Mais Barnavaux dit tout à coup :
— C’est bien, ça, c’est très bien. C’est comme ça doit être.
— Qu’est-ce qui est bien, Barnavaux ?
— Que ces femmes soient là, encore là. Des pays où les femmes sont comme ça, ils durent. C’est nous qui passerons, parce que… parce que nous ne savons plus ce qui est bon pour durer. Alors, ils auront leur revanche, ils n’ont qu’à attendre, allez !
Trois jours après, le chemin de fer, encore en construction, étant impraticable, notre convoi partit pour Tourane par le col des Nuées. Le soir, les monts qui viennent vers vous sont comme drapés dans un ciel de soie de Chine, vert et rose, ramagé de nuages ; les dunes prennent un éclat blafard, et la mer de Tourane une extraordinaire couleur d’encre, si forte que cette eau plate a l’air de s’élever comme un talus sur l’horizon. On traverse des arroyos, on monte, on redescend, par des lacets sans fin, des pentes hérissées de granit ; durant des heures on ne quitte pas la même crique de la même baie, on ne se déplace pas dans le sens horizontal, on tournoie comme un pigeon qui regagne le sol.
Les nuées traînent, s’accrochent au rocher, aux arbres devenus gigantesques, se condensent, retombent en cascatelles. Quand on arrive au col, c’est encore la mer qu’on retrouve à ses pieds, la mer indomptée d’Annam, si furieuse que malgré la hauteur on l’entend se battre contre les falaises, élargir en grondant ses chantiers de démolition. Et de beaux arbres toujours, sombres, lisses et droits ; ou des banyans chevelus, tortus, jetant partout des racines aériennes, des piliers comme pour une maison qu’on ne finit jamais de bâtir, des branches qui s’entortillent autour d’autres branches comme des lianes.
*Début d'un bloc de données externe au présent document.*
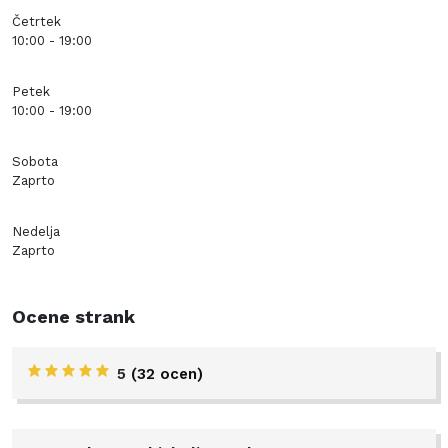
Četrtek
10:00 - 19:00
Petek
10:00 - 19:00
Sobota
Zaprto
Nedelja
Zaprto
Ocene strank
5
(32 ocen)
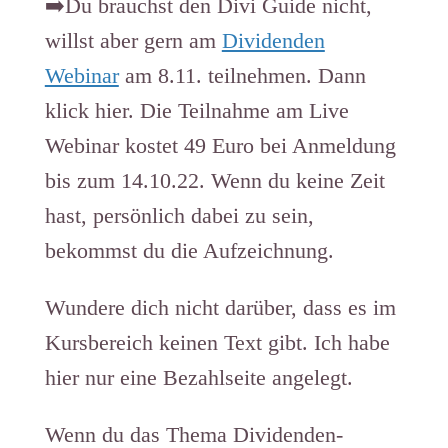
➡️Du brauchst den Divi Guide nicht,
willst aber gern am
Dividenden
Webinar
am 8.11. teilnehmen. Dann
klick hier. Die Teilnahme am Live
Webinar kostet 49 Euro bei Anmeldung
bis zum 14.10.22. Wenn du keine Zeit
hast, persönlich dabei zu sein,
bekommst du die Aufzeichnung.
Wundere dich nicht darüber, dass es im
Kursbereich keinen Text gibt. Ich habe
hier nur eine Bezahlseite angelegt.
Wenn du das Thema Dividenden-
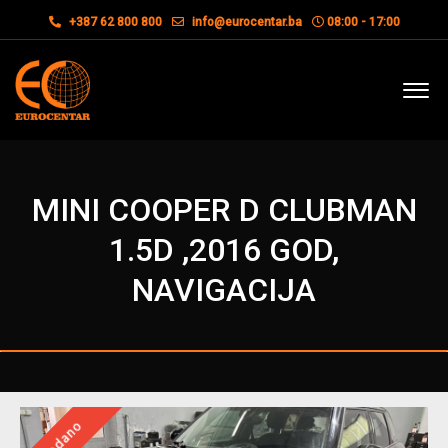
+387 62 800 800
info@eurocentar.ba
08:00 - 17:00
MINI COOPER D CLUBMAN
1.5D ,2016 GOD,
NAVIGACIJA
Prodano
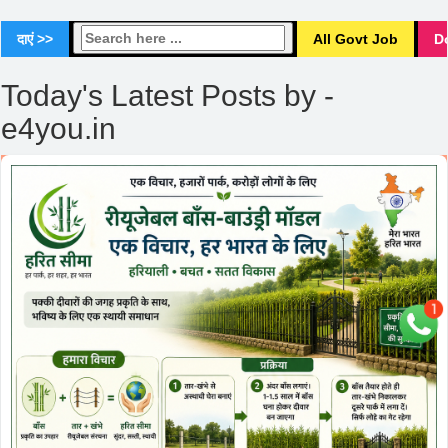
दाएं >>
All Govt Job
D
Today's Latest Posts by -
e4you.in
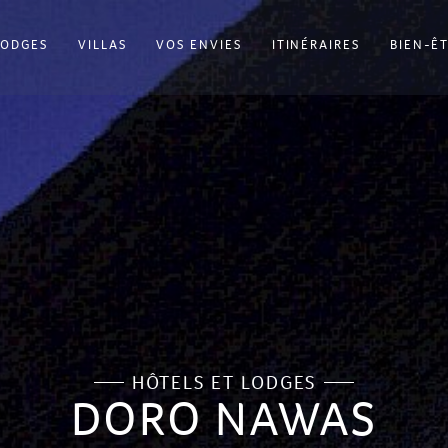
LODGES
VILLAS
VOS ENVIES
ITINÉRAIRES
BIEN-Ê
HÔTELS ET LODGES
DORO NAWAS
Puis ce sont d’autres arroyos, d’autres lagunes, d’autres isthmes de sable où les hommes enfoncent… C’est pourtant la grande route, celle des mandarins jadis, des fonctionnaires maintenant. Toute la population d’alentour est asservie, depuis des siècles, au métier de bête de somme, elle traîne des malles, des caisses, des dignitaires, jaunes ou blancs, en chaise à porteurs. Les besoins augmentent, la corvée devient plus écrasante, les voyageurs européens plus nombreux, plus vulgaires, aussi, plus brutaux. J’en vis qui brandissaient des revolvers. Alors les porteurs disparaissaient ; ils se défendaient de la violence par la fuite. Je sentis diminuer mon regret de quitter ce pays. Je souffrais d’avoir ma responsabilité dans ces choses, et de les voir.
— Barnavaux, lui dis-je, vous reviendrez en France, vous aussi ?
— La France, répondit-il, d’un air étonné, la France ? Mais c’est pas un pays où on peut vivre !
Et il allongea une taloche à un porteur qui traînait le pied.
— Un pays où il n’y a que des blancs, expliqua-t-il : on n’est pas servi !
Et je conçus qu’il ne comprenait plus, de la France, ni les femmes, ni les hommes, qu’il dédaignait leur humble vie, parce que, sous des cieux nouveaux, il avait goûté la puissance.